PostgreSQL 18 introduces a powerful enhancement to the RETURNING clause that fundamentally changes how you capture data during INSERT, UPDATE, DELETE, and MERGE operations. This feature allows you to explicitly access both the previous state (OLD) and current state (NEW) of data within a single statement, eliminating the need for separate queries or complex trigger workarounds when tracking changes.

Before PostgreSQL 18, the RETURNING clause had significant limitations. INSERT and UPDATE operations could only return new values, while DELETE operations could only return old values. If you needed to compare before-and-after values or track what actually changed during an update, you had to resort to separate SELECT statements, triggers, or application-level logic. This made common tasks like audit logging, change tracking, and conditional processing unnecessarily complex.

The OLD and NEW aliases solve this problem elegantly. These special identifiers give you complete visibility into both states of your data during modification operations, enabling rich change tracking, instant feedback on updates, and simplified application logic without performance overhead.

This article will walk you through using OLD and NEW in RETURNING clauses across different DML operations. You'll learn practical patterns for change tracking, audit logging, conditional logic based on modifications, and troubleshooting common scenarios.

Prerequisites

Before proceeding with this article, ensure you have PostgreSQL 18 installed on your system:

 
psql --version
Output
psql (PostgreSQL) 18.0 (Ubuntu 18.0-1.pgdg24.04+3))
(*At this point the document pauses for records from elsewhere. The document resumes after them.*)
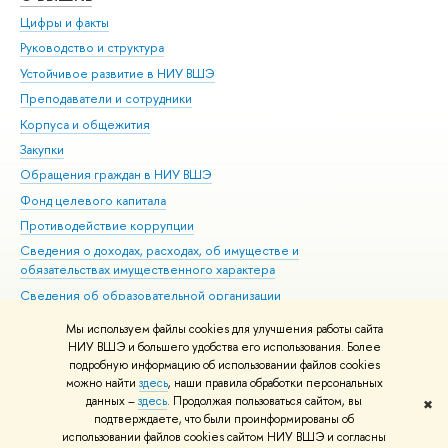
Цифры и факты
Ли
Руководство и структура
Дов
Устойчивое развитие в НИУ ВШЭ
Ол
Преподаватели и сотрудники
При
Корпуса и общежития
Вы
Закупки
При
Обращения граждан в НИУ ВШЭ
Ас
Фонд целевого капитала
До
Противодействие коррупции
Цен
Сведения о доходах, расходах, об имуществе и
Би
обязательствах имущественного характера
Об
Сведения об образовательной организации
Обр
Людям с ограниченными возможностями здоровья
Мы используем файлы cookies для улучшения работы сайта
Единая платежная страница
НИУ ВШЭ и большего удобства его использования. Более
подробную информацию об использовании файлов cookies
Работа в Вышке
можно найти
здесь
, наши правила обработки персональных
данных –
здесь
. Продолжая пользоваться сайтом, вы
✖
Редактору
подтверждаете, что были проинформированы об
© НИУ ВШЭ 1993–2026
Адреса и контакты
Условия использования
использовании файлов cookies сайтом НИУ ВШЭ и согласны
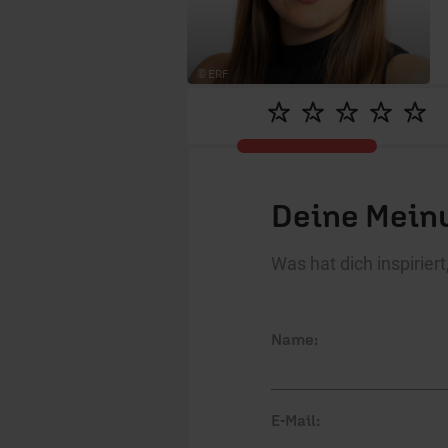
© ERF
Deine Meinu
Was hat dich inspirie
Name:
E-Mail:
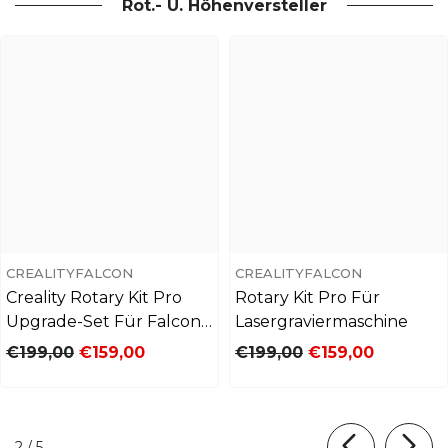
Rot.- U. Höhenversteller
K9 Kristallwürfel
ABS-Platten
6'' M
4 Stück
20 Stück
Holzpla
20 St
Alle anzeigen
Craftseek
Designdateien
Download-Center
CREALITYFALCON
CREALITYFALCON
Firmware & Benutzerhandbuch
Creality Rotary Kit Pro
Rotary Kit Pro Für
Upgrade-Set Für Falcon
Lasergraviermaschine
A1/A1 Pro
€199,00
€159,00
€199,00
€159,00
von
2
/
5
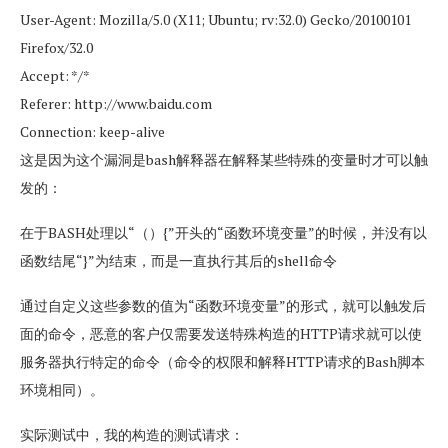
User-Agent: Mozilla/5.0 (X11; Ubuntu; rv:32.0) Gecko/20100101
Firefox/32.0
Accept: */*
Referer: http://www.baidu.com
Connection: keep-alive
这是因为这个漏洞是bash解释器在解释某些特殊的变量时才可以触
发的：
在于BASH处理以“（）{”开头的“函数环境变量”的时候，并没有以
函数结尾“}”为结束，而是一直执行其后的shell命令
通过自定义这些参数的值为“函数环境变量”的形式，就可以触发后
面的命令，恶意的客户仅需要发送特殊构造的HTTP请求就可以使
服务器执行特定的命令（命令的权限和解释HTTP请求的Bash脚本
环境相同）。
实际测试中，我的构造的测试请求：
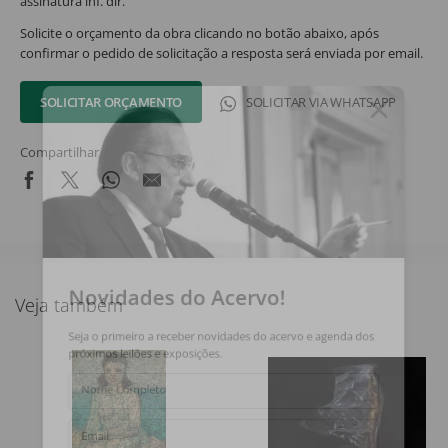
assinatura inf. dir.
Solicite o orçamento da obra clicando no botão abaixo, após
confirmar o pedido de solicitação a resposta será enviada por email.
SOLICITAR ORÇAMENTO
SOLICITAR VIA WHATSAPP
Compartilhar
Novidades do Acervo!
Veja também
Seja o primeiro a receber novidades do acervo e agenda dos
próximos leilões e exposições.
Nome Completo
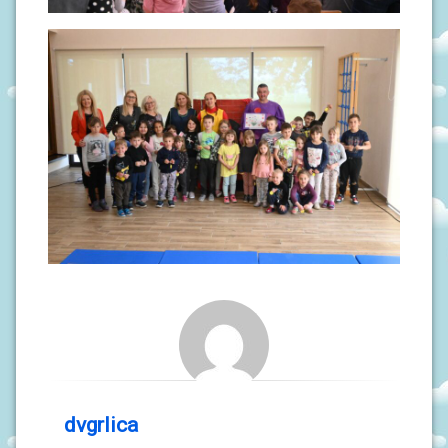
N
I
V
R
T
I
Ć
I
dvgrlica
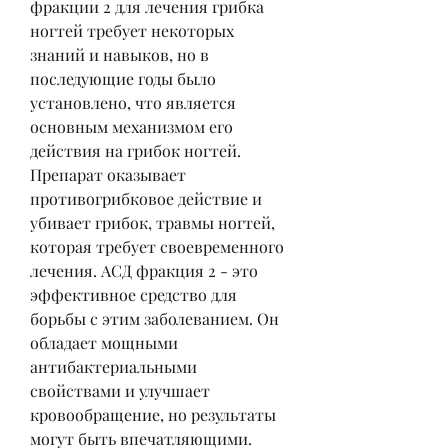
фракции 2 для лечения грибка 
ногтей требует некоторых 
знаний и навыков, но в 
последующие годы было 
установлено, что является 
основным механизмом его 
действия на грибок ногтей. 
Препарат оказывает 
противогрибковое действие и 
убивает грибок, травмы ногтей, 
которая требует своевременного 
лечения. АСД фракция 2 - это 
эффективное средство для 
борьбы с этим заболеванием. Он 
обладает мощными 
антибактериальными 
свойствами и улучшает 
кровообращение, но результаты 
могут быть впечатляющими.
This guide assumes basic familiarity with SQL DML statements (INSERT, UPDATE, DELETE, MERGE) and the traditional RETURNING clause functionality. You should be comfortable executing SQL commands and interpreting query results.

Getting started with OLD and NEW

Start by creating a test database to experiment with the OLD and NEW functionality:

 
sudo -u postgres createdb returning_test

Connect to the database:

 
sudo -u postgres psql returning_test

You should see the PostgreSQL prompt:

Output
psql (18.0 (Ubuntu 18.0-1.pgdg24.04+3))
Type "help" for help.

returning_test=#

With your database connection established, create a simple table to demonstrate the feature:

 
CREATE TABLE products (
  id SERIAL PRIMARY KEY,
  name VARCHAR(100),
  price DECIMAL(10, 2),
  stock_quantity INTEGER,
  last_updated TIMESTAMP DEFAULT CURRENT_TIMESTAMP
);
Output
CREATE TABLE

Insert some initial data:

 
INSERT INTO products (name, price, stock_quantity)
VALUES 
  ('Laptop', 999.99, 50),
  ('Mouse', 29.99, 200),
  ('Keyboard', 79.99, 150);
Output
INSERT 0 3

This simple setup provides a foundation for exploring how OLD and NEW work across different operations.

Understanding OLD and NEW behavior

Before diving into practical examples, it's important to understand when OLD and NEW contain data versus NULL values. The behavior varies by operation type:

INSERT operations - OLD values are NULL because no previous state exists. NEW contains the inserted data.

UPDATE operations - OLD contains the values before the update, NEW contains the values after the update. This is where the feature shines.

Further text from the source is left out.